You may be able to use two header gaskets on each side to give you enough crush area to seal.
The problem is really the header flanges themselves.
They get hot enough to warp themselves away from the heads.
Don't bother with the high temp silicone.
You will just make a mess and get it all over the tubes and engine.
If you find a sure fix, please let me know too.
Good luck.
Smiler
...You might be using the wrong gaskets! Have you changed to aftermarket headers? Or still have the factory headers? Are your heads 4V or 2V ?? I know for a fact that the Fel-Pro 'set' will give you 2V header gaskets that will NOT seal 4V head ports. The 4V exhaust ports are shaped like a Large 'square' with rounded corners and the 4V gaskets to match these are hard to find. If you have headers with the smaller oval ports (some do), they, in one case, just barely sealed on the 4V ports and 4V gaskets. Exhaust leaks are one of the most annoying sounds from the engine compartment; and one of the most difficult to completely eliminate. I wish you good-luck with it!...
It's more than likely your weak flanges on the headers. I had the same problem with my old headers. My new headers flange is twice as thick.
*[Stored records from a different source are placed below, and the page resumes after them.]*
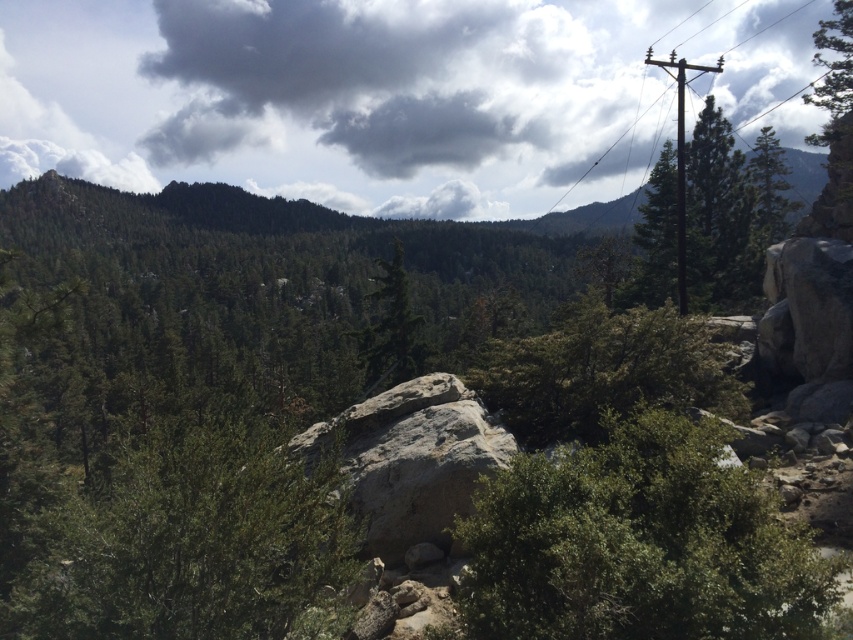 Does dark gray cloud at upper center have a lesser height compared to green matte tree at center?

No.

Looking at this image, is dark gray cloud at upper center positioned in front of green matte tree at center?

No, it is not.

Does point (347, 184) come behind point (393, 269)?

That is True.

This screenshot has width=853, height=640. What are the coordinates of `dark gray cloud at upper center` in the screenshot? It's located at (381, 93).

Who is positioned more to the right, green matte tree at center or brown wooden pole at right?

From the viewer's perspective, brown wooden pole at right appears more on the right side.

Can you confirm if green matte tree at center is smaller than brown wooden pole at right?

Indeed, green matte tree at center has a smaller size compared to brown wooden pole at right.

Identify the location of green matte tree at center. The width and height of the screenshot is (853, 640). (387, 321).

Locate an element on the screen. green matte tree at center is located at coordinates (387, 321).

Who is taller, green leafy shrub at center or brown wooden pole at upper right?

Standing taller between the two is brown wooden pole at upper right.

Which is in front, point (544, 333) or point (637, 109)?

Point (544, 333) is in front.

Is point (527, 444) farther from camera compared to point (808, 1)?

No.

Locate an element on the screen. green leafy shrub at center is located at coordinates 602,371.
No problems now.
I also noticed that my old headers have oval ports at the flange when the cleve exhaust port is rectangular. I noticed on my old headers that the leaks were from the parts of the gaskets that did not have alot of contact to the head. Not sure if this makes sense to you but make sure there is alot of solid, flat contact to the head.
Also, summit sells copper reusable gaskets that may help, although I've never used them.
Will
I just got done fighting the headers on my trans am. There were a couple problems. When they made these headers they weld a bead around the opening for the header to mate to the head. That does a couple things. It decreases the surface area which increases the pressure as the headers are tightened up. It also keeps them from bottoming out further out which would prevent sealing at the opening.

On my headers (which were new) The gasket was pushed out where the raised portion was. I TIG welded a new bead further out to widen the contact base a little. At this point it would be great to mill it flat and make them perfect but I don't have a mill and chose to tackle it right then and there.
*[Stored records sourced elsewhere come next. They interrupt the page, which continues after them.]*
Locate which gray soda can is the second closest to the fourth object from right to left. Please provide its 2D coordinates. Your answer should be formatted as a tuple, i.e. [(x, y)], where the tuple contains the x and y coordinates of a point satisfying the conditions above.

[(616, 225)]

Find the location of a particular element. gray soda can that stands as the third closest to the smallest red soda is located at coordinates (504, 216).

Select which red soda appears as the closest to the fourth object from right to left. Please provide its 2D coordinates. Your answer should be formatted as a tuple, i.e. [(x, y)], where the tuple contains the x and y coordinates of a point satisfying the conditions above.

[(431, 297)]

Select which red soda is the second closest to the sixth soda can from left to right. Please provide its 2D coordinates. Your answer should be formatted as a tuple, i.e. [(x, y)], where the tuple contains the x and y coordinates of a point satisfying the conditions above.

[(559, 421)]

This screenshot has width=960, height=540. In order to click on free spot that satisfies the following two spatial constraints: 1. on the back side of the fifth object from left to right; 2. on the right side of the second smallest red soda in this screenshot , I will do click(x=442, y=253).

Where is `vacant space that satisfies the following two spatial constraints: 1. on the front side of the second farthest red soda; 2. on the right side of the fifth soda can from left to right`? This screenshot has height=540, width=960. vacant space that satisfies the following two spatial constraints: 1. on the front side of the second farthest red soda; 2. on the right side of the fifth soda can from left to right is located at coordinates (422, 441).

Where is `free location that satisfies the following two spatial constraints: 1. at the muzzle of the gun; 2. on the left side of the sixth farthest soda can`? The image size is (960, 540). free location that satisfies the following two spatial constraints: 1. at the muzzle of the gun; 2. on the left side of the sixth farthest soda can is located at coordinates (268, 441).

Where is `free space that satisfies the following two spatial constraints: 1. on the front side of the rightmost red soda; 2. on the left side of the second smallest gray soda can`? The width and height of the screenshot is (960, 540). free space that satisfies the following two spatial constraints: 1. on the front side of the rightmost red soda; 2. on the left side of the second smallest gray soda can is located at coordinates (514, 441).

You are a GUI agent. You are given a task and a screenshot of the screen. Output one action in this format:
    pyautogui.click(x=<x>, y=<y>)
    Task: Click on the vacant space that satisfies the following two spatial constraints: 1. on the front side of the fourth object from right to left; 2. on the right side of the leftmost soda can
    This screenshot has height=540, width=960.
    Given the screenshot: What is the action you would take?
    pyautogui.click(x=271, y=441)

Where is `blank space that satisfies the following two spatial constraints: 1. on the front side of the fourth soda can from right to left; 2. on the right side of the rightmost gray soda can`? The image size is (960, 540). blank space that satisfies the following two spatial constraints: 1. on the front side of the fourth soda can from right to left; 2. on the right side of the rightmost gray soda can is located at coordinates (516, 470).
In order to get the surface completely flat again, I ground down the weld with a grinder. After getting near my target I would take a magic marker and mark the entire surface. Then take a flat piece of very flat steel and sand paper (80 grit emery). The highlights will sand off the magic marker. Gently grind the hight lights. repeat. Do this until you can sand with the flat metal and and have an flat contact surface all the way around.

This is assuming you can return and match the original deck surface. I was able to and got mine to seal up with a single gasket.

The other side I did it differently. I put two gaskets together and put red RTV in between the gaskets. I lightly snugged the bolts and let the rtv dry. Latter I tightened the bolts. After running the car and warming it up tighten them up again.

Either way I got both sides sealed up.